たしかに問題を自分で解決できる力、ものごとを適切に判断して処理できる能力などを持っていることで周りから高い評価を得ることはあります。
ただし身近な家族やパートナー、友人たちは「あなたが一緒にいてくれるだけでいい」と思ってくれていることだってあります。
とはいえ長い間「人に与えること」「何かができること」で愛される自分を実感してきた体験がある人には、「何もせず、ただ一緒にいる」という時間の中に愛情や優しさがあるとは実感しにいのも事実。
「本当に一緒にいるだけでいいの?」と疑いたくなって、「何もしていない自分が愛される」という現実を信じられず戸惑いを覚えても無理はありません。
「忙しい」とは心を亡くすと書きますが、家族やパートナーへの愛を持っているのに、心を亡くしてしまうことで大切な人とのつながりを感じられなくなってしまうとしたら、すごくもったいないことです。
*
ここまでの解説を分かりやすく書いてみます。
(日).心を亡くしたためにつながりや愛が感じられず不安になる。
(月).不安を感じたくないのでさらに頑張る。そしてさらに感じられなくなる。
(火).さらに不安が増す。さらに「何かしなくては」と頑張る
(水).㈰に戻って繰り返す・・・
もし今、あなたがこうした悪循環にハマっていて抜け出したいと思うなら、一度立ち止まることが必要です。
そして長年忘れてきた本来の自分でいられる感覚を取り戻して、目の前の大切な人が贈ってくれる愛情に気づく機会を作ってみることに取り組むことです。
そうすれば走り続けるしか選択肢が無かったところへ「走る」か「止まる」か、「与えるばかり」か「受け取ることもできる」か、という選択肢が手に入ります。
それは「走っていても止まっていても愛し続けてくれる人がいる」と気づける機会にもなるはずです。
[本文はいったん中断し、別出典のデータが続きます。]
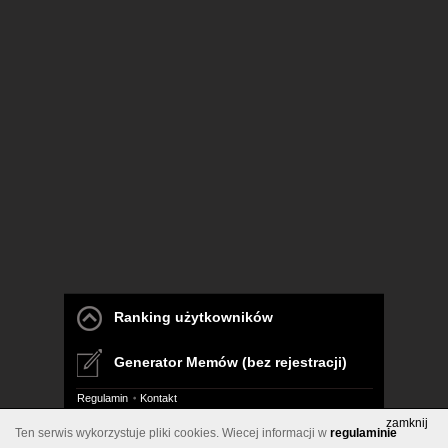
Ranking użytkowników
Generator Memów (bez rejestracji)
Regulamin
Kontakt
zamknij
Ten serwis wykorzystuje pliki cookies. Wiecej informacji w
regulaminie
Pelna wersja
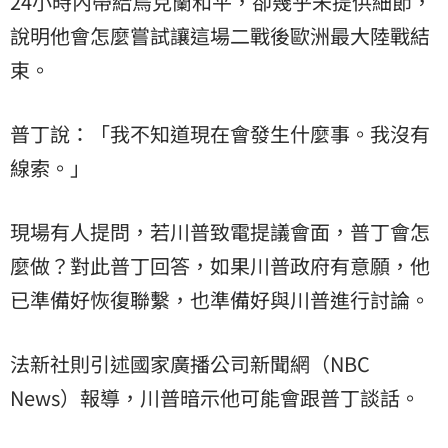
24小時內帶給烏克蘭和平，卻幾乎未提供細節，
說明他會怎麼嘗試讓這場二戰後歐洲最大陸戰結
束。
普丁說：「我不知道現在會發生什麼事。我沒有
線索。」
現場有人提問，若川普致電提議會面，普丁會怎
麼做？對此普丁回答，如果川普政府有意願，他
已準備好恢復聯繫，也準備好與川普進行討論。
法新社則引述國家廣播公司新聞網（NBC
News）報導，川普暗示他可能會跟普丁談話。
頑張ることはある意味「成功法則」になっていたわけですが、今の生き方の先に大切な人との幸せな未来が見えないとしたら、「過去の成功法則」を手放すタイミングが来ています。
うまくいっていたやり方を手放すのは恐さも感じますが、ここは過去に亡くした心を取り戻す時が来ていると考えてみましょう。
あなたが本当に叶えたかった幸せとは何だったのか?もう一度思い出すプロセスが今だとしたら、しなくていいことを手放して、その分のエネルギーを「本当の幸せ」のために使えるあなたに変わるためのチャンスだということです。